**EXERCISE INSTRUCTIONS**
Transcribe the data exactly, pictures excluded.

===== INPUT MATERIAL

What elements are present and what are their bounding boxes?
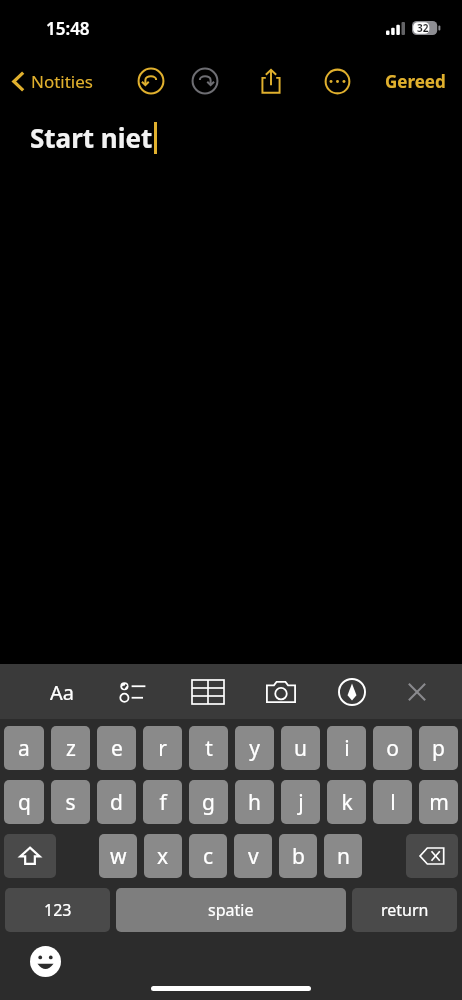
staticText: c: [203, 842, 214, 871]
button[interactable]: f: [143, 780, 182, 824]
staticText: Notities: [31, 70, 93, 93]
staticText: p: [432, 734, 445, 763]
staticText: Aa: [50, 679, 74, 706]
staticText: a: [18, 734, 30, 763]
staticText: o: [386, 734, 399, 763]
button[interactable]: a: [4, 726, 44, 770]
staticText: b: [292, 842, 305, 871]
staticText: m: [429, 788, 449, 817]
staticText: h: [248, 788, 261, 817]
button[interactable]: u: [281, 726, 320, 770]
button[interactable]: More options: [318, 62, 356, 100]
staticText: k: [341, 788, 353, 817]
button[interactable]: Checklist: [110, 668, 158, 716]
button[interactable]: m: [419, 780, 458, 824]
button[interactable]: Markup: [328, 668, 376, 716]
staticText: 123: [44, 899, 72, 921]
button[interactable]: 123: [5, 888, 110, 932]
button[interactable]: k: [327, 780, 366, 824]
staticText: t: [205, 734, 213, 763]
staticText: u: [294, 734, 307, 763]
button[interactable]: d: [97, 780, 136, 824]
button[interactable]: y: [235, 726, 274, 770]
staticText: e: [111, 734, 123, 763]
button[interactable]: o: [373, 726, 412, 770]
button[interactable]: Shift: [4, 834, 56, 878]
button[interactable]: i: [327, 726, 366, 770]
button[interactable]: h: [235, 780, 274, 824]
staticText: d: [110, 788, 123, 817]
staticText: Start niet: [30, 120, 153, 155]
staticText: w: [110, 842, 127, 871]
button[interactable]: Table: [184, 668, 232, 716]
button[interactable]: e: [97, 726, 136, 770]
button[interactable]: Undo: [133, 63, 169, 99]
staticText: j: [298, 788, 304, 817]
staticText: 32: [417, 21, 429, 35]
staticText: return: [381, 899, 429, 921]
button[interactable]: Camera: [257, 668, 305, 716]
button[interactable]: return: [352, 888, 457, 932]
staticText: f: [159, 788, 167, 817]
staticText: r: [158, 734, 167, 763]
button[interactable]: l: [373, 780, 412, 824]
staticText: v: [248, 842, 259, 871]
button[interactable]: x: [144, 834, 182, 878]
staticText: z: [66, 734, 76, 763]
button[interactable]: b: [279, 834, 317, 878]
staticText: Gereed: [385, 70, 446, 93]
button[interactable]: w: [99, 834, 137, 878]
staticText: s: [65, 788, 76, 817]
staticText: y: [249, 734, 260, 763]
button[interactable]: Backspace: [406, 834, 458, 878]
staticText: i: [344, 734, 350, 763]
button[interactable]: v: [234, 834, 272, 878]
button[interactable]: Gereed: [381, 64, 450, 99]
staticText: l: [390, 788, 396, 817]
button[interactable]: Notities: [10, 64, 95, 99]
button[interactable]: Share: [252, 62, 290, 100]
button[interactable]: g: [189, 780, 228, 824]
staticText: q: [18, 788, 31, 817]
staticText: g: [202, 788, 215, 817]
staticText: spatie: [208, 899, 254, 921]
button[interactable]: j: [281, 780, 320, 824]
button[interactable]: Redo: [187, 63, 223, 99]
staticText: 15:48: [46, 17, 90, 40]
staticText: n: [337, 842, 350, 871]
button[interactable]: z: [51, 726, 90, 770]
button[interactable]: s: [51, 780, 90, 824]
button[interactable]: spatie: [116, 888, 346, 932]
button[interactable]: n: [324, 834, 362, 878]
button[interactable]: c: [189, 834, 227, 878]
button[interactable]: t: [189, 726, 228, 770]
button[interactable]: p: [419, 726, 458, 770]
button[interactable]: Close keyboard: [393, 668, 441, 716]
button[interactable]: Text format: [38, 668, 86, 716]
button[interactable]: q: [4, 780, 44, 824]
button[interactable]: Emoji: [24, 940, 66, 982]
button[interactable]: r: [143, 726, 182, 770]
staticText: x: [157, 842, 169, 871]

==========

**RESULT FOR THIS TASK**
What elements are present and what are their bounding boxes?
staticText: c: [203, 842, 214, 871]
button[interactable]: f: [143, 780, 182, 824]
staticText: Notities: [31, 70, 93, 93]
staticText: p: [432, 734, 445, 763]
staticText: Aa: [50, 679, 74, 706]
staticText: a: [18, 734, 30, 763]
staticText: o: [386, 734, 399, 763]
button[interactable]: a: [4, 726, 44, 770]
staticText: b: [292, 842, 305, 871]
staticText: m: [429, 788, 449, 817]
staticText: h: [248, 788, 261, 817]
button[interactable]: u: [281, 726, 320, 770]
button[interactable]: More options: [318, 62, 356, 100]
staticText: k: [341, 788, 353, 817]
button[interactable]: Checklist: [110, 668, 158, 716]
button[interactable]: m: [419, 780, 458, 824]
button[interactable]: Markup: [328, 668, 376, 716]
staticText: 123: [44, 899, 72, 921]
button[interactable]: 123: [5, 888, 110, 932]
button[interactable]: k: [327, 780, 366, 824]
staticText: t: [205, 734, 213, 763]
staticText: u: [294, 734, 307, 763]
button[interactable]: d: [97, 780, 136, 824]
button[interactable]: y: [235, 726, 274, 770]
staticText: e: [111, 734, 123, 763]
button[interactable]: o: [373, 726, 412, 770]
button[interactable]: Shift: [4, 834, 56, 878]
button[interactable]: i: [327, 726, 366, 770]
button[interactable]: h: [235, 780, 274, 824]
staticText: d: [110, 788, 123, 817]
staticText: Start niet: [30, 120, 153, 155]
staticText: w: [110, 842, 127, 871]
button[interactable]: Table: [184, 668, 232, 716]
button[interactable]: e: [97, 726, 136, 770]
button[interactable]: Undo: [133, 63, 169, 99]
staticText: j: [298, 788, 304, 817]
staticText: 32: [417, 21, 429, 35]
staticText: return: [381, 899, 429, 921]
button[interactable]: Camera: [257, 668, 305, 716]
button[interactable]: return: [352, 888, 457, 932]
staticText: f: [159, 788, 167, 817]
staticText: r: [158, 734, 167, 763]
button[interactable]: l: [373, 780, 412, 824]
staticText: v: [248, 842, 259, 871]
button[interactable]: x: [144, 834, 182, 878]
staticText: z: [66, 734, 76, 763]
button[interactable]: b: [279, 834, 317, 878]
staticText: Gereed: [385, 70, 446, 93]
button[interactable]: w: [99, 834, 137, 878]
staticText: s: [65, 788, 76, 817]
staticText: y: [249, 734, 260, 763]
button[interactable]: Backspace: [406, 834, 458, 878]
staticText: i: [344, 734, 350, 763]
button[interactable]: v: [234, 834, 272, 878]
button[interactable]: Gereed: [381, 64, 450, 99]
staticText: l: [390, 788, 396, 817]
button[interactable]: Notities: [10, 64, 95, 99]
button[interactable]: Share: [252, 62, 290, 100]
button[interactable]: g: [189, 780, 228, 824]
staticText: q: [18, 788, 31, 817]
staticText: g: [202, 788, 215, 817]
staticText: spatie: [208, 899, 254, 921]
button[interactable]: j: [281, 780, 320, 824]
button[interactable]: Redo: [187, 63, 223, 99]
staticText: 15:48: [46, 17, 90, 40]
staticText: n: [337, 842, 350, 871]
button[interactable]: z: [51, 726, 90, 770]
button[interactable]: s: [51, 780, 90, 824]
button[interactable]: spatie: [116, 888, 346, 932]
button[interactable]: n: [324, 834, 362, 878]
button[interactable]: c: [189, 834, 227, 878]
button[interactable]: t: [189, 726, 228, 770]
button[interactable]: p: [419, 726, 458, 770]
button[interactable]: Close keyboard: [393, 668, 441, 716]
button[interactable]: Text format: [38, 668, 86, 716]
button[interactable]: q: [4, 780, 44, 824]
button[interactable]: Emoji: [24, 940, 66, 982]
button[interactable]: r: [143, 726, 182, 770]
staticText: x: [157, 842, 169, 871]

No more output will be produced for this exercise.